When you sign up for IEEE they SPAM you relentlessly for years even after you close your account. I'm not a fan of the IEEE for that reason or for their highly conservative political stance.


Yes, they use call centers with pressure tactics to get you to keep it up. Almost all EE research is done via an IEEE whitepaper though, so not much of a choice.


I've never heard of such in the US. I'm now reading your link, but I'd like to hear if anyone know of similar arrangements in the US.


In the US libraries pay for their physical books, which pay royalties per usual.

For digital media they usually have a negotiated rate where they pay royalties and limit the number of copies "out on loan".


Negotiated might be strong term. Most libraries work through middlemen who do that negotiation and are then given a rate that they can take or leave. There's no "shopping around" for digital media since publishers control the pricing and availability.

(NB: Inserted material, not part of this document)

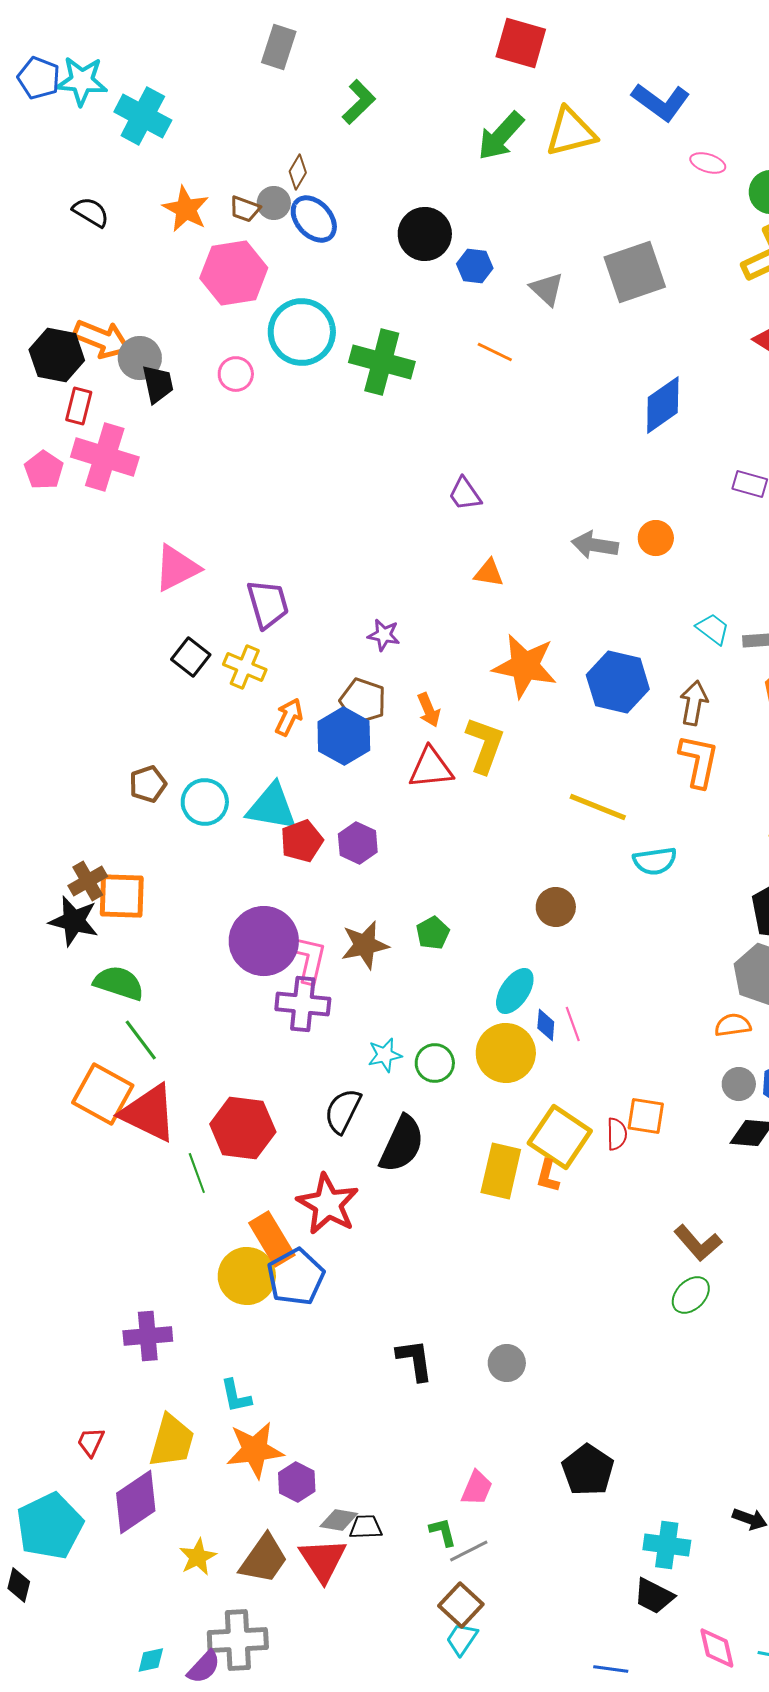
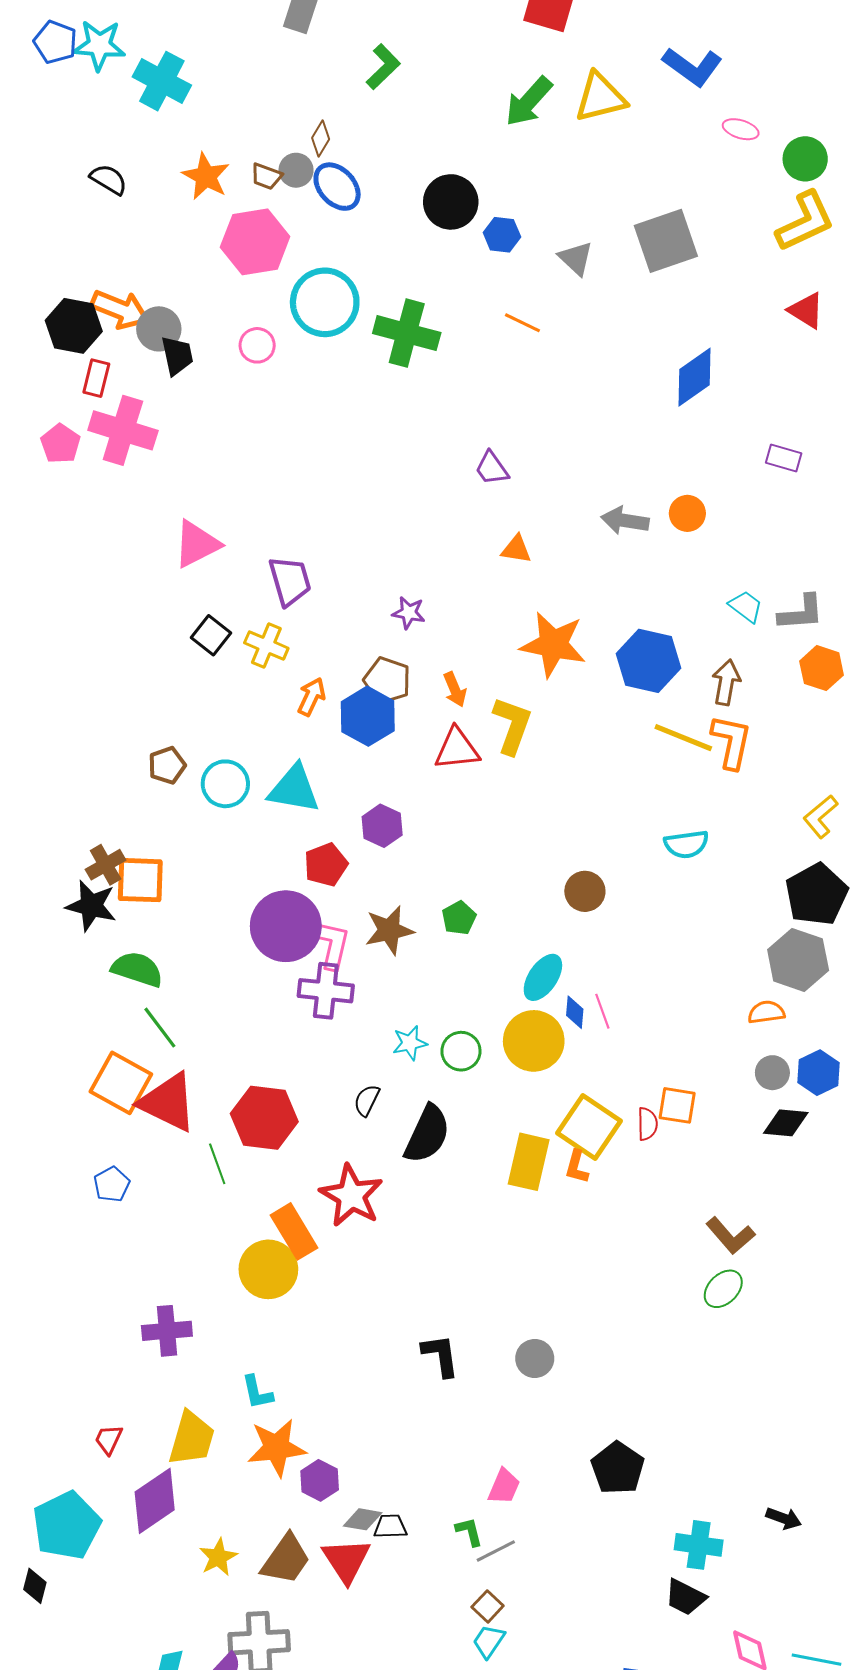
yellow line: (598, 807) -> (683, 738), moved
red pentagon: (302, 841) -> (326, 865), moved
black semicircle: (343, 1111) -> (367, 1100), size x0.7
blue pentagon: (296, 1277) -> (112, 1184), moved, size x0.6
brown square: (461, 1605) -> (488, 1606), size x0.7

This is proving to be a budgeting challenge since digital media is more expensive that physical. There are no discounts from wholesalers for bulk purchasing. Many libraries get physical media at up to a 40% discount from retail because they buy so much.

Of course, digital media does not need to be maintained. It does not need to be cataloged and reshelved; it does not wear out or get damaged. But libraries are still adapting to this shift since there still is a great deal of physical media checking out and that staff is still needed.

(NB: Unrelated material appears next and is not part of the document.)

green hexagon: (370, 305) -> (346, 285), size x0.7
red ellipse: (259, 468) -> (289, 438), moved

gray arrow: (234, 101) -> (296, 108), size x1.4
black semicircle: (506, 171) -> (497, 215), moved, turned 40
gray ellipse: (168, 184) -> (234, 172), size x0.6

The library landscape is surprisingly varied in the United States. Big systems such as New York, Chicago and Los Angelos exert a huge amount of control on the "middle men" that service them (and a 40% discount is where all systems start and always have). This is of course not surprising. Like all parts of the book industry the ecosystem surrounding libraries is changing very fast.

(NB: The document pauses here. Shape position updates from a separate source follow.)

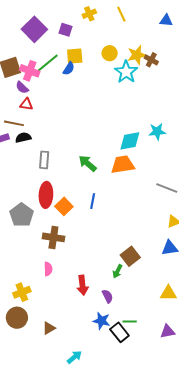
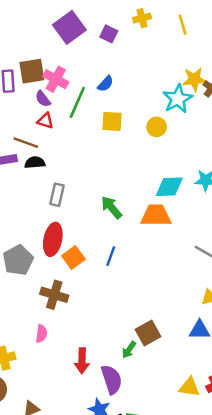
yellow circle: (110, 53) -> (157, 127), moved
yellow square: (75, 56) -> (112, 121), moved
green line: (47, 63) -> (77, 102), moved, turned -35
purple semicircle: (107, 296) -> (112, 379), size x1.6

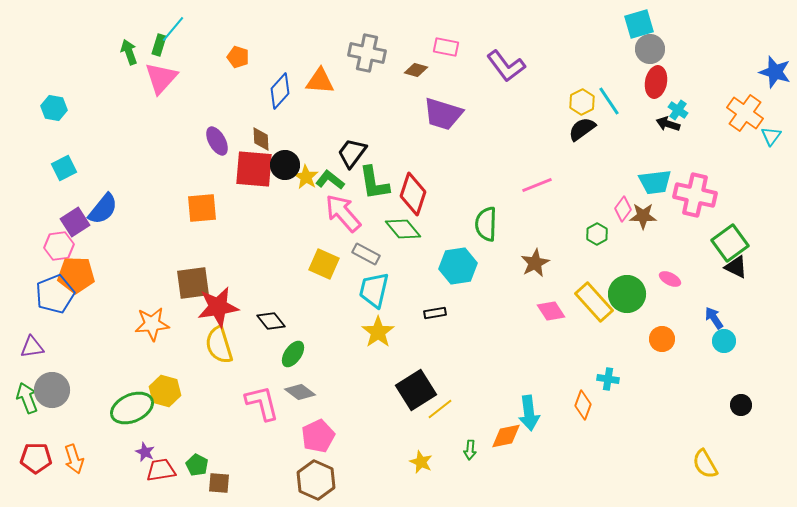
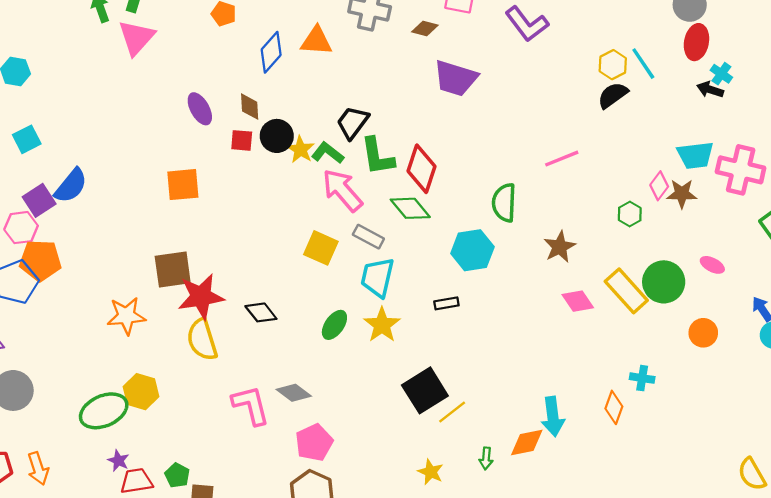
red square: (254, 169) -> (242, 140), size x0.5
green ellipse: (293, 354) -> (334, 325), moved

The digital media side is not as clear as you are making it out to be. Publishers do not in fact set the pricing and availability, because the publishers don't particularly want to be in the business of servicing libraries (just like they don't want to be in the business of library binding and cataloging) so they have to allow third parties the ability to do some negotiations. In many ways its just like physical books (the cost of physical books is largely not the act of creating the physical copy).

The difference is that the classic rift between desires of libraries and publishers is more stark with electronic books. Libraries want to provide access as cheaply as possible usually as a governmental agency and publishers want to have a profitable business.

That doesn't even begin to talk about the existential crisis libraries are going through. Its a fairly interesting thing to watch as an outside observer.

I don't work in this space but my wife does and I've had drinks with enough publishers, jobbers and librarians to see it as fascinating


I am a librarian who works with digital media, so I see this industry close up as part of my job. So a few things:

The vast majority of libraries are not NYPL, LAPL, King County PL, etc. Most are medium to small and servicing almost every town in the United States. They are arranged in a dizzying array of geographic, bureaucratic and budgetary configurations. I once worked with a library that was a unified system with shelf level access to items, but every municipality funded its own local branch, so money went into a central system and had to be accounted for when purchasing items. They handled 15 different budgets. It was staggering.

This make negotiation impossible. We rely on vendors like Overdrive, Baker and Taylor, Midwest Tape, Recorded Books, etc, to provide access to digital materials. And though there are sales, digital materials are unquestionably more expensive. I work in a system with a service population of about 500,000 (it's a statewide consortia of local libraries), and hold lists can run into the 100s for a popular title. If the title is from Penguin Random House, it will likely cost more than $50 per copy, leading to thousands of dollars just to keep hold times down to a few months. If the publisher is Harper Collins or Simon and Schuster the price will be more reasonable, but we lose copies as we check them out. For example, say we buy 15 copies that have 52 checkouts each. As soon as we've checked those 15 copies out 52 times, we're down to 14 copies. It is very challenging and if we exerted influence, it would not be like this. And our that our most popular device, the Kindle, is controlled by a vendor that is fanatical about its control over the service and was dragged kicking and screaming into working with libraries.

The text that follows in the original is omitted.